Try it:
Your answer must be an exact copy of the entries below, with no pictures in it.

Stored items from a collection:
====

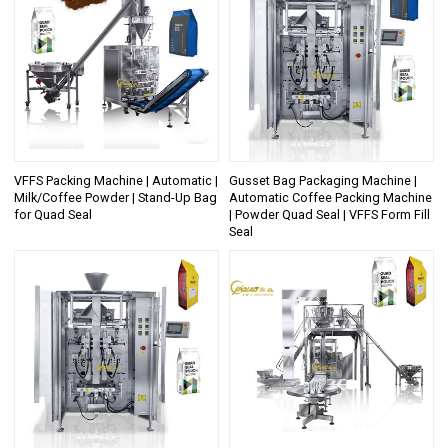
VFFS Packing Machine | Automatic |
Gusset Bag Packaging Machine |
Milk/Coffee Powder | Stand-Up Bag
Automatic Coffee Packing Machine
for Quad Seal
| Powder Quad Seal | VFFS Form Fill
Seal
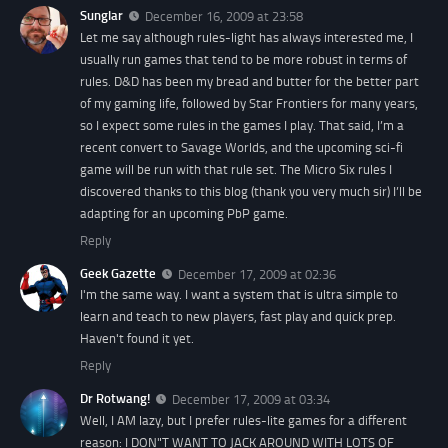
Sunglar
December 16, 2009 at 23:58
Let me say although rules-light has always interested me, I
usually run games that tend to be more robust in terms of
rules. D&D has been my bread and butter for the better part
of my gaming life, followed by Star Frontiers for many years,
so I expect some rules in the games I play. That said, I’m a
recent convert to Savage Worlds, and the upcoming sci-fi
game will be run with that rule set. The Micro Six rules I
discovered thanks to this blog (thank you very much sir) I’ll be
adapting for an upcoming PbP game.
Reply
Geek Gazette
December 17, 2009 at 02:36
I'm the same way. I want a system that is ultra simple to
learn and teach to new players, fast play and quick prep.
Haven't found it yet.
Reply
Dr Rotwang!
December 17, 2009 at 03:34
Well, I AM lazy, but I prefer rules-lite games for a different
reason: I DON"T WANT TO JACK AROUND WITH LOTS OF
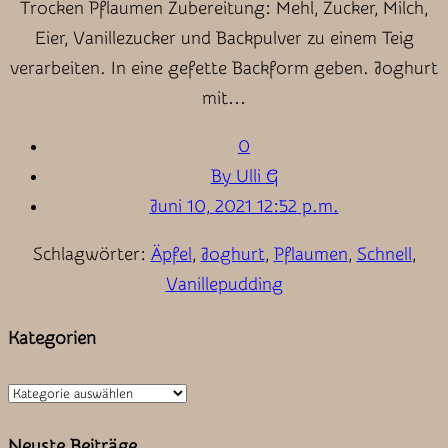
Trocken Pflaumen Zubereitung: Mehl, Zucker, Milch,
Eier, Vanillezucker und Backpulver zu einem Teig
verarbeiten. In eine gefette Backform geben. Joghurt
mit…
0
By Ulli G
Juni 10, 2021 12:52 p.m.
Schlagwörter:
Äpfel
,
Joghurt
,
Pflaumen
,
Schnell
,
Vanillepudding
Kategorien
Kategorien
Neuste Beiträge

====

Written solution:
VFFS Packing Machine | Automatic |
Gusset Bag Packaging Machine |
Milk/Coffee Powder | Stand-Up Bag
Automatic Coffee Packing Machine
for Quad Seal
| Powder Quad Seal | VFFS Form Fill
Seal
Sunglar
December 16, 2009 at 23:58
Let me say although rules-light has always interested me, I
usually run games that tend to be more robust in terms of
rules. D&D has been my bread and butter for the better part
of my gaming life, followed by Star Frontiers for many years,
so I expect some rules in the games I play. That said, I’m a
recent convert to Savage Worlds, and the upcoming sci-fi
game will be run with that rule set. The Micro Six rules I
discovered thanks to this blog (thank you very much sir) I’ll be
adapting for an upcoming PbP game.
Reply
Geek Gazette
December 17, 2009 at 02:36
I'm the same way. I want a system that is ultra simple to
learn and teach to new players, fast play and quick prep.
Haven't found it yet.
Reply
Dr Rotwang!
December 17, 2009 at 03:34
Well, I AM lazy, but I prefer rules-lite games for a different
reason: I DON"T WANT TO JACK AROUND WITH LOTS OF
Trocken Pflaumen Zubereitung: Mehl, Zucker, Milch,
Eier, Vanillezucker und Backpulver zu einem Teig
verarbeiten. In eine gefette Backform geben. Joghurt
mit…
0
By Ulli G
Juni 10, 2021 12:52 p.m.
Schlagwörter:
Äpfel
,
Joghurt
,
Pflaumen
,
Schnell
,
Vanillepudding
Kategorien
Kategorien
Neuste Beiträge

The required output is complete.